Her Head Is Full of Poems

Silence Before the Great Fires

Geoff is drawn to solitaire, cooking. I’m drawn
to humans — words, images, music. My focus —
imagining how words will go down with the species
as pandemic progresses — climate collapse continues.

I‘d been instructed — select a random book from
a bookshelf of poetry — find a random poem from
that book. It was about how things would be
without words sometime in the future.

We are floating in liminal time — we do not even know
if there will be a future. So there will be many places—
with no words. After finding a poem, we were asked 
to
write on the theme we found bouncing around in it.

We’ve been dealing with grief about uncertainty —
climate collapse will end human kind, its associated
species. I was overcome with thoughts of the imminent
impact of overpopulation of humans’ horrific behavior.

I had a terrifying vision, a waking dream— compelled by,
ashamed of. I sensed a pandemic coming that would
affect only humankind and affect them democratically.
It would take out an unfathomable number of us

With an exact and egalitarian illness. It would slow us down.
Furthermore, it would slow down climate collapse significantly.
However, it was brutal. It seemed it might take down half
the species or just finish the whole thing.

I didn’t know more than that, but I knew language
was about to experience either a complete end or
a phenomenal transformation — as dramatic as any
wipeout of humans. I saw that.

A few months later, I shyly mentioned my vision to
an Italian historian, an old friend— he was repulsed
beyond measure — ranting. I never imagined we
would end this way — yet, I did dream it.

A year later, on this nubile hill in the Santa Cruz
mountains, the dream has arrived. It is, in fact,
an initiation like none other. Wanting to protect
Geoff from this scourge — wanting us to be among

The survivors, yet I know, deep under this desire — any
legacy will be a lengthy undoing.
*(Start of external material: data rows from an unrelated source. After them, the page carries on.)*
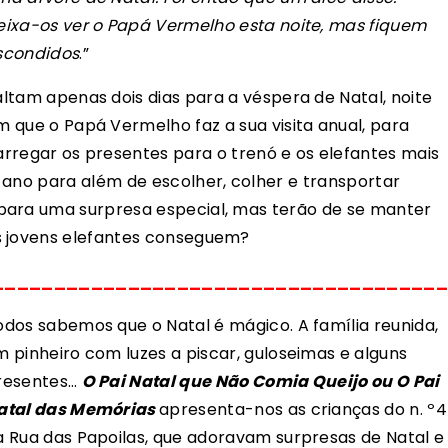
eixa-os ver o Papá Vermelho esta noite, mas fiquem
scondidos
.”
altam apenas dois dias para a véspera de Natal, noite
m que o Papá Vermelho faz a sua visita anual, para
arregar os presentes para o trenó e os elefantes mais
 ano para além de escolher, colher e transportar
para uma surpresa especial, mas terão de se manter
s jovens elefantes conseguem?
_____________________________________
odos sabemos que o Natal é mágico. A família reunida,
m pinheiro com luzes a piscar, guloseimas e alguns
resentes…
O Pai Natal que Não Comia Queijo ou O Pai
atal das Memórias
apresenta-nos as crianças do n. º4
a Rua das Papoilas, que adoravam surpresas de Natal e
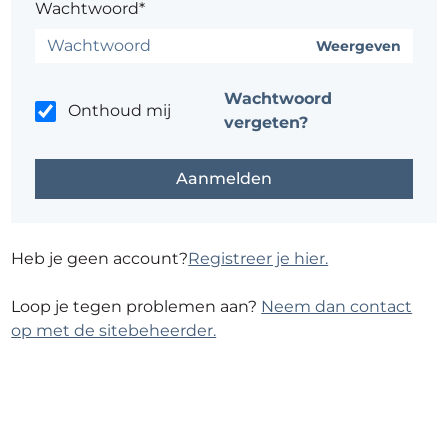
Wachtwoord*
Weergeven
Wachtwoord
Onthoud mij
vergeten?
Heb je geen account?
Registreer je hier.
Loop je tegen problemen aan?
Neem dan contact
op met de sitebeheerder.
Encompassed by toxic
smoke and ash, from the California wildfires,
I felt compelled to write about it.

Now it would seem ash — still particulate — has been
replaced by a phenomenon far more lethal — invisible
droplets — entering the body, sticking to surfaces.
Ash Mothers have morphed into Corona, the Queen,

The Crone, Death Mother. Perhaps She will restore
balance. Yet human loss, grief will be endless. In the
night, practicing tonglen — breathing in sorrow, pain —
so many, breathe out love — along with sorrow, pain.

What from my past must I uncover to make this initiation
right? I forsook the vocation of journalist. I could not bear
the job of a cub reporter asking the wife, whose husband
has been cut down in a gun fight, “How does it feel?”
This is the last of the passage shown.